The cause of the incident near Lancaster “was the failure of Texas Eastern to fully investigate the extent and severity of previously detected … corrosion-caused damage and to replace the damaged segment of pipeline before its failure.” NTSB’s report also said “the lack of gas company guidelines for its personnel for further inspection and shut down or reduction in line pressure upon detecting corrosion damage on its pipelines” contributed to the incident.
Incident reports on the NTSB site, going back as far as‘86, show there have been 83 different incidents on the pipeline. In January, a pipeline on the same system exploded in Ohio. That incident is still under investigation.
According to PHMSA data, pipeline incidents have caused more than $8.3 billion in damages since 1999; more than $1 billion of those costs were in 2018. Since ‘99, it reports 11,993 incidents in the country, resulting in 318 fatalities and 1,304 injuries. These numbers are what environmental groups say should encourage the country to turn to a less volatile renewable energy source.
Required corrective actions
Enbridge Inc. spokesperson Michael Barnes supplied a “company update” which is posted to the the Enbridge website. It says crews continue to work in the area.
“Following a thorough evaluation to validate the integrity of the pipeline in compliance with regulatory requirements, Texas Eastern Line 25 — one of two pipelines adjacent to the impacted pipeline — has been returned to service. The reintroduction of natural gas into the pipeline was initiated after regulatory requirements contained in the corrective action order from the Pipeline and Hazardous Materials Safety Administration were satisfied, and it was deemed safe to proceed. We have been communicating with local residents, first responders and community leaders to provide updates on the work being performed.”

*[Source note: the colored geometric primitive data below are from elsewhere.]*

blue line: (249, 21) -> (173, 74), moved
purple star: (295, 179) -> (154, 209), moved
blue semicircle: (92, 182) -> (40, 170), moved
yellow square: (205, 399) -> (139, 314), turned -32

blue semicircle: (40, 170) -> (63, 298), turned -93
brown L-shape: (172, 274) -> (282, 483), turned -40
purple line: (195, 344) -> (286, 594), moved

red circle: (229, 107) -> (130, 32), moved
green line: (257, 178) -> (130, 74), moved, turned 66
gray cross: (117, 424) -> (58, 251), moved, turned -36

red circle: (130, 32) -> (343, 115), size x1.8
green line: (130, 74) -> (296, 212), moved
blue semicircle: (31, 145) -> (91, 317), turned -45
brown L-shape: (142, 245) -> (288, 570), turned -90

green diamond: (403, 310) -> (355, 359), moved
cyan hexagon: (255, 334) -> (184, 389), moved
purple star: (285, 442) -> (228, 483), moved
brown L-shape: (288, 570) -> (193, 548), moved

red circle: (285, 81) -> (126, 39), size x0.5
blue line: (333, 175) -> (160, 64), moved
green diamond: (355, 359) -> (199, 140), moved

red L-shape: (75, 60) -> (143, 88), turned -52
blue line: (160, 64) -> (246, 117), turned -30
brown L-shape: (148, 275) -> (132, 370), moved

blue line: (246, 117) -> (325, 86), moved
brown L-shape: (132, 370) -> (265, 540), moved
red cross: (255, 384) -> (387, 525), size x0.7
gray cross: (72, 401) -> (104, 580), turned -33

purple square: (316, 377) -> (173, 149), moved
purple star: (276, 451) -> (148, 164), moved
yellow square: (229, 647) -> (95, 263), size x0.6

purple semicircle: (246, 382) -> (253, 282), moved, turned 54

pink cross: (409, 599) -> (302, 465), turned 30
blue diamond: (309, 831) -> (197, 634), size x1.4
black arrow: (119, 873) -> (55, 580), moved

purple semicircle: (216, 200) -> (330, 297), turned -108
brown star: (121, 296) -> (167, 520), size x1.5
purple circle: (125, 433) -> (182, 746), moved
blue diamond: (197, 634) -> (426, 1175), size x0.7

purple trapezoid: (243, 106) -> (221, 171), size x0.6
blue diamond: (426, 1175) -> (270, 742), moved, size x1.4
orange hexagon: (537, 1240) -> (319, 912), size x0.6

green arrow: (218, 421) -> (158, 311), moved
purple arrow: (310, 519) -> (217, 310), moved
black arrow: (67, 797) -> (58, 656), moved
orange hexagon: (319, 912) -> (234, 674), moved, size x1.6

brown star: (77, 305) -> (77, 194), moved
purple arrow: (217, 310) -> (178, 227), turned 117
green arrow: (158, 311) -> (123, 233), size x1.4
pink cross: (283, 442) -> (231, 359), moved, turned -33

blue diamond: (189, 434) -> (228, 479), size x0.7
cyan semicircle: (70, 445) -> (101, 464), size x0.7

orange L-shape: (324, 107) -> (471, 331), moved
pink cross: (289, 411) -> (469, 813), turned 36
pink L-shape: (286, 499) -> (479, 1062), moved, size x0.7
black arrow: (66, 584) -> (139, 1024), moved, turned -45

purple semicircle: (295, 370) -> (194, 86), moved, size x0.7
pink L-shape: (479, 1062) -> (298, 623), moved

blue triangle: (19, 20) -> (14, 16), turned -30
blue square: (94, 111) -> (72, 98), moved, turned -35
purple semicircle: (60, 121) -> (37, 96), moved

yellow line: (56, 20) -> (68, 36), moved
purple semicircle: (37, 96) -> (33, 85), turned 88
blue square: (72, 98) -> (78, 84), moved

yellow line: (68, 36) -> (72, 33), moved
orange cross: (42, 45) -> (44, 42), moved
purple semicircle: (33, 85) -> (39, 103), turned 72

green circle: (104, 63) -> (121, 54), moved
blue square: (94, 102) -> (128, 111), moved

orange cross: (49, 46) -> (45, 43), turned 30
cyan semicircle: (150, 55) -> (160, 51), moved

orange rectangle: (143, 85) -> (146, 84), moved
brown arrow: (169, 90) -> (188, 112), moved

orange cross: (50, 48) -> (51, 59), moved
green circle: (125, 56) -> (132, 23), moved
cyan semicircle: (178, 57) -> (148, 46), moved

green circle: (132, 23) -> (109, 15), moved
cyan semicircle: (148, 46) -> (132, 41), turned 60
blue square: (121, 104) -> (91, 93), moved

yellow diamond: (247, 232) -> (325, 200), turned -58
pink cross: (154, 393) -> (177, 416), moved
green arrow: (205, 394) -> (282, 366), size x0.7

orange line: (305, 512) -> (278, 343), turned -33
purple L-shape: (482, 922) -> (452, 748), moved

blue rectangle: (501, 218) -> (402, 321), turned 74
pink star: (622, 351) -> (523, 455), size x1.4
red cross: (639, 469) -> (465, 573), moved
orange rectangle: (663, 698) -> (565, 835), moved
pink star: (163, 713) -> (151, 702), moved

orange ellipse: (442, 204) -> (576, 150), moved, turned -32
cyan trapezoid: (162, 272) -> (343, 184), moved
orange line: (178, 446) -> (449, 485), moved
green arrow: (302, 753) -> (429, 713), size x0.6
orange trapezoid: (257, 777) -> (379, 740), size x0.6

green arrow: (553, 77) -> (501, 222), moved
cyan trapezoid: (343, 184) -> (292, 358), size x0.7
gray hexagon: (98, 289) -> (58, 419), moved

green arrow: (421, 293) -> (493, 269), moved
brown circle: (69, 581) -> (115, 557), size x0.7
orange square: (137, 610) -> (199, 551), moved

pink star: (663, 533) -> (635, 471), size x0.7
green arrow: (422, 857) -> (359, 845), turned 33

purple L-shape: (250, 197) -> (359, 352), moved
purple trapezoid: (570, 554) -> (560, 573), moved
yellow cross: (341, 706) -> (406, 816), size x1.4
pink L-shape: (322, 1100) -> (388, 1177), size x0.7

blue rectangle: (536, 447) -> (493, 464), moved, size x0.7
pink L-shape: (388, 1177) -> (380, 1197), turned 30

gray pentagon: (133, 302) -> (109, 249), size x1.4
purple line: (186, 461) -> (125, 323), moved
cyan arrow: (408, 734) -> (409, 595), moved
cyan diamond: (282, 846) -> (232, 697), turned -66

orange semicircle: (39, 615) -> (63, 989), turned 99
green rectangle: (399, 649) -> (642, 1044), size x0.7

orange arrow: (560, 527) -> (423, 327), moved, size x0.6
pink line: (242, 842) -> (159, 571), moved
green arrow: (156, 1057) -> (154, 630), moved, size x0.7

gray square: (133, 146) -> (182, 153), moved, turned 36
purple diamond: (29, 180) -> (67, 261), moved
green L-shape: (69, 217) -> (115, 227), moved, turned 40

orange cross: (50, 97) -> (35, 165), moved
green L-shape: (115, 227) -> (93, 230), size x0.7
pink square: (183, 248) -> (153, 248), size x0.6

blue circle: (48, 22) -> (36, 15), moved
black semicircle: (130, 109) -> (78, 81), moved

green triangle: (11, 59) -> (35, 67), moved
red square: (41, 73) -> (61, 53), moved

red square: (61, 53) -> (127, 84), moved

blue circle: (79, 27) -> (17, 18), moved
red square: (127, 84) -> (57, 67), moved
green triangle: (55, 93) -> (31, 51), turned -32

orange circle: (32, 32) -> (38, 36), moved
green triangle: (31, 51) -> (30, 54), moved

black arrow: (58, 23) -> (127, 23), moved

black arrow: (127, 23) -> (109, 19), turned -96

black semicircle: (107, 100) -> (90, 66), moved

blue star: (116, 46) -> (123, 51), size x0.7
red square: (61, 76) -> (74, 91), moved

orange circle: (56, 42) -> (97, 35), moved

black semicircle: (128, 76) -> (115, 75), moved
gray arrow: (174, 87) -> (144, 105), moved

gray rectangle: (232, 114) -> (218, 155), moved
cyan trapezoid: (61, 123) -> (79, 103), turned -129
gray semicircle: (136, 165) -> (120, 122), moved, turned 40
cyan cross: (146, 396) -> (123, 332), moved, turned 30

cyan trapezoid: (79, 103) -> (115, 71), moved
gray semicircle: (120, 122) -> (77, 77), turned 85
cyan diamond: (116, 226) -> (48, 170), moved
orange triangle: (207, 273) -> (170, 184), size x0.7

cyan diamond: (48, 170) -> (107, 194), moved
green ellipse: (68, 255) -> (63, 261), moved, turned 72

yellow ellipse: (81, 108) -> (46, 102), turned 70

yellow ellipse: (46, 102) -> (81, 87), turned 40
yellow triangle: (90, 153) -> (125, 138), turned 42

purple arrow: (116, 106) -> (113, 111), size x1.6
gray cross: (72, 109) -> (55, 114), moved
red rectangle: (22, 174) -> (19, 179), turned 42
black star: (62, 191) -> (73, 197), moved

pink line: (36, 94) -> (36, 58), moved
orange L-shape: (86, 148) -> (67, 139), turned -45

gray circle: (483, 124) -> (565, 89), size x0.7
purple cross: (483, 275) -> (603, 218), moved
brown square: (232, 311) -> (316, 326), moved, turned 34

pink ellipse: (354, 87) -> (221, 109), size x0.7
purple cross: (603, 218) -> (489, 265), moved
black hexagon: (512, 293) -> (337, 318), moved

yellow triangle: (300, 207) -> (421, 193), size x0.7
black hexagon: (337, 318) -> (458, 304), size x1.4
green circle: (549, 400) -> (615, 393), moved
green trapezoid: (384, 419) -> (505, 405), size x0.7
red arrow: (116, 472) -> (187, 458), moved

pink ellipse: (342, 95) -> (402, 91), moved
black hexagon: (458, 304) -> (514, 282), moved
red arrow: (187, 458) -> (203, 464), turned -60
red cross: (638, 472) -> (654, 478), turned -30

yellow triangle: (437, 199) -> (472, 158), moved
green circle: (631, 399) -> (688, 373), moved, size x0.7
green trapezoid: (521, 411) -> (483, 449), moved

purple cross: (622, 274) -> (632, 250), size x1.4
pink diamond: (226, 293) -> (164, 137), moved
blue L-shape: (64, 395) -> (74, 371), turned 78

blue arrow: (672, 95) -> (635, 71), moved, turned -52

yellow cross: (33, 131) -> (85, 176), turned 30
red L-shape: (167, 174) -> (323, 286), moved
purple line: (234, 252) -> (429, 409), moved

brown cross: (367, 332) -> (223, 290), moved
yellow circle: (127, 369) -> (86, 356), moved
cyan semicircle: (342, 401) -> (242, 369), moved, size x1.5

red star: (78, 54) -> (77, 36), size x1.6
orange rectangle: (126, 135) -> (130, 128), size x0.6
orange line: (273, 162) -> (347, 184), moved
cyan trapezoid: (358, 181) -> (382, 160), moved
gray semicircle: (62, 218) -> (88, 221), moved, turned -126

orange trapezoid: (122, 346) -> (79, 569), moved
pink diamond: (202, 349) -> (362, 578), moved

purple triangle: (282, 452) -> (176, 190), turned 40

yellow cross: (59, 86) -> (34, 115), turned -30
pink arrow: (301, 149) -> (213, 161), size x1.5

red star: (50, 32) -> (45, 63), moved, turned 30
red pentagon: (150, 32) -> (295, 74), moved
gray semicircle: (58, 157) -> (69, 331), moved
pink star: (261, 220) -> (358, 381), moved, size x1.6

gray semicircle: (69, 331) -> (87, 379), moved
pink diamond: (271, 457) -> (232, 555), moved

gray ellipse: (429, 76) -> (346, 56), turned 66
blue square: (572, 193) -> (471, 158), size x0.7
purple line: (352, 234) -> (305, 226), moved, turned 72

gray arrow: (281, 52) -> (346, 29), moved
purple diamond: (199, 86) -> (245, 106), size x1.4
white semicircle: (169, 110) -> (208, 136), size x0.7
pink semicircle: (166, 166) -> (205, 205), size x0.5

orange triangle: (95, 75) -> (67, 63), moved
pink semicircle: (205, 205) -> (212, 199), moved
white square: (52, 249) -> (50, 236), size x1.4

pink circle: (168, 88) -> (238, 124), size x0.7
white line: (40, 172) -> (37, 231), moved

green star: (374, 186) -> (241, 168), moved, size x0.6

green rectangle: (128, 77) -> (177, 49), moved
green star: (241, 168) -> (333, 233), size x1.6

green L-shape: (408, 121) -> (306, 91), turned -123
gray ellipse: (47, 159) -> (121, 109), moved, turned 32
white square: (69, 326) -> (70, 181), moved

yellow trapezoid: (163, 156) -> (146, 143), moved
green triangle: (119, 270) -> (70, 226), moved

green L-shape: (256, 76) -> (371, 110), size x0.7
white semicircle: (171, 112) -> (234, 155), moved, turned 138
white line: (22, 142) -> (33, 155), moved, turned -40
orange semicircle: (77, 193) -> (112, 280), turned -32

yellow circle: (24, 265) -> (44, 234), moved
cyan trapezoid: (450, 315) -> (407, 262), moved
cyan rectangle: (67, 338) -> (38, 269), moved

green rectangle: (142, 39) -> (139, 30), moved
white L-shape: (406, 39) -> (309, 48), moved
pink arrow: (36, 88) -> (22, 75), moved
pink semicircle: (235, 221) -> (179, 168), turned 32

The two adjacent pipelines to Line 15 were taken out of service as a safety measure following the explosion. “Texas Eastern Line 10 and Line 15 remain out of service in the affected area, and the timeline for their return to service has not yet been confirmed.”
The corrective action order, issued by Alan Mayberry, associate administrator for pipeline safety with PHMSA, lines out the steps of shutting down the isolated section; enacting an operating pressure restriction; and a restart plan. It also says Texas Eastern must perform an aerial or ground instrumented leakage survey of the affected segment, and “remedy all leaks discovered.”
The order says that NTSB will perform mechanical and metallurgical testing, including failure analysis, then adds, “in the event the NTSB does not perform these functions, (Texas Eastern) will be responsible for completing all testing and analysis.”
Texas Eastern is also required to “review and assess the effectiveness of its Public Awareness Program with regards to the failure.” A remedial work plan will be required, and the company must submit a corrective action order documentation report, including “lessons learned while completing this order.”